KyberPlus: Mucous membrane diagnostic
Several hundred square meters of intestinal mucous membrane run through the body. If the mucous membrane is inflamed or more permeable to allergens, pathogens and other noxious substances, this has serious effects on health. The body's own protection against infection on the intestinal mucosa can also be reduced.
The KyberPlus modular system, made up of various biochemical parameters, detects such disorders on the intestinal mucosa and thus reveals the causes of unclear abdominal complaints.
The KyberPlus diagnostics are suitable for clarifying:
- Pancreatic insufficiency
- Chronic pancreatitis
- Reduced mucosal protection
- Acute and chronic intestinal inflammation
- Relapse predictions in Crohn's disease
- Necrotizing enterocolitis
- Enteral protein loss syndrome
- Permeability disorders of the intestinal mucosa
- Gluten sensitive enteropathy
- Intestinal parasitosis
- Differentiation between food allergy and food intolerance
- Proof of effectiveness of an elimination diet
Clarify digestive disorders
If the digestive performance is impaired, nutrient deficiencies can occur. The cause can be a pancreatic insufficiency or a lack of bile acids. If intestinal bacteria break down proteins to a greater extent, hepatotoxic substances develop.
The quantitative detection of digestive residues in the stool is useful for unclear gastrointestinal complaints. As a rule, there are only small amounts of undigested food residues in the stool; the daily fat and nitrogen excretion is relatively constant in a healthy person.
If the excretion of fat or nitrogen increases to pathologically high concentrations, a digestive disorder such as maldigestion may be present. If it persists for a long time, maldigestion can turn into malabsorption - with the associated lack of vitamins, minerals and trace elements.
Causes of maldigestion are:
- Exocrine pancreatic insufficiency or
- Bile acid deficiency
In exocrine pancreatic insufficiency, there is a deficiency in the lipase, trypsin and chymotrypsin enzymes that break down fat and protein, and the corresponding food components are no longer sufficiently broken down. High molecular fats and proteins are no longer absorbed and accumulate in the stool.
Bile acid deficiency can occur when the intestinal flora breaks down conjugated bile acids to a greater extent. This mainly happens when the small intestine is overgrowed with bacteria from the colon flora - the so-called overgrowth syndrome. In ileum dysfunction, bile acid reabsorption in the terminal ileum can be disturbed. In both cases there are too few bile acids to sufficiently emulsify the dietary fats. This increases the fat concentration in the stool.

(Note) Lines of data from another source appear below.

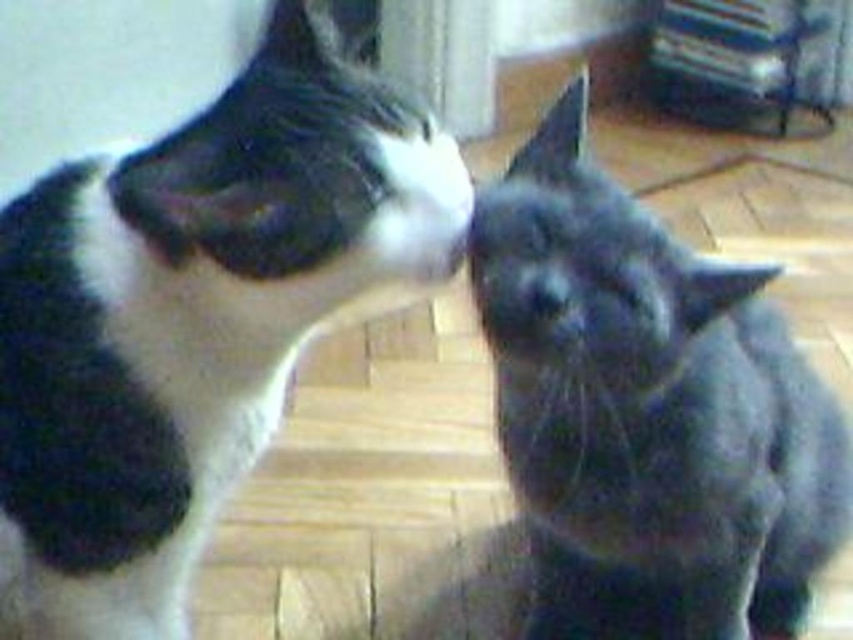 Question: Which of the following is the closest to the observer?

Choices:
 (A) (108, 100)
 (B) (537, 314)

Answer: (B)

Question: Which point appears farthest from the camera in this image?

Choices:
 (A) (527, 176)
 (B) (86, 40)
 (C) (264, 440)

Answer: (B)

Question: Is soft fur cat at upper left smaller than gray matte nose at center?

Choices:
 (A) yes
 (B) no

Answer: (B)

Question: Is gray fluffy cat at right bigger than soft fur cat at upper left?

Choices:
 (A) yes
 (B) no

Answer: (A)

Question: Considering the real-world distances, which object is farthest from the soft fur cat at upper left?

Choices:
 (A) gray matte nose at center
 (B) gray fluffy cat at right
 (C) black and white fur cat at left

Answer: (A)

Question: Can you confirm if soft fur cat at upper left is positioned to the left of gray matte nose at center?

Choices:
 (A) yes
 (B) no

Answer: (A)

The water content of the stool indicates whether the patient is suffering from constipation or diarrhea, and provides an indication of how much fiber the patient is consuming.
Stool samples for the detection of digestive residues must not exceed the maximum sample transport time of 4 days.

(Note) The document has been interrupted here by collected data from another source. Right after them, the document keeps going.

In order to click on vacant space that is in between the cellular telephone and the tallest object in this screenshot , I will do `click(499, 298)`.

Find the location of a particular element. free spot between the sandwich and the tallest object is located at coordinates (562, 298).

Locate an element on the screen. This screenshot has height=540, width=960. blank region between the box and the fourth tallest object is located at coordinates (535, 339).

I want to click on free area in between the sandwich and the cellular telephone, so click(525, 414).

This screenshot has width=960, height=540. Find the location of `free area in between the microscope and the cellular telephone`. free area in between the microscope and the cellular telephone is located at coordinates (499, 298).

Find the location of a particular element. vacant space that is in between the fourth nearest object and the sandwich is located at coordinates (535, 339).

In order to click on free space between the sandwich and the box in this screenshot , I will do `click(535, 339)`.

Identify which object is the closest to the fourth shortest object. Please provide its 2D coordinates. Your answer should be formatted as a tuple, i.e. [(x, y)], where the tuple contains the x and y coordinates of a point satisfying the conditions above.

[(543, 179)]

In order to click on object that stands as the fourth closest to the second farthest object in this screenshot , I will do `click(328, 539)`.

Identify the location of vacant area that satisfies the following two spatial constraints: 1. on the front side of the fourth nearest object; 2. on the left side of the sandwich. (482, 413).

Reference range: fat: increased from> 3.5%, nitrogen: increased from> 1.0%, water: increased from> 80.0%
When protein is broken down, the intestinal bacteria form iso-fatty acids: i-valeric acid and i-butyric acid. In parallel to the iso-fatty acids, hepatotoxic metabolites such as indole, skatole and phenol are formed. The iso-fatty acids therefore serve as an indirect marker for substances that are harmful to the liver.
Raised iso-fatty acid levels can be caused by impaired digestive performance, high cell counts of proteolytic bacteria and a diet rich in animal proteins.
The determination of the bile acid concentration in the stool is carried out if a bile acid loss syndrome is suspected.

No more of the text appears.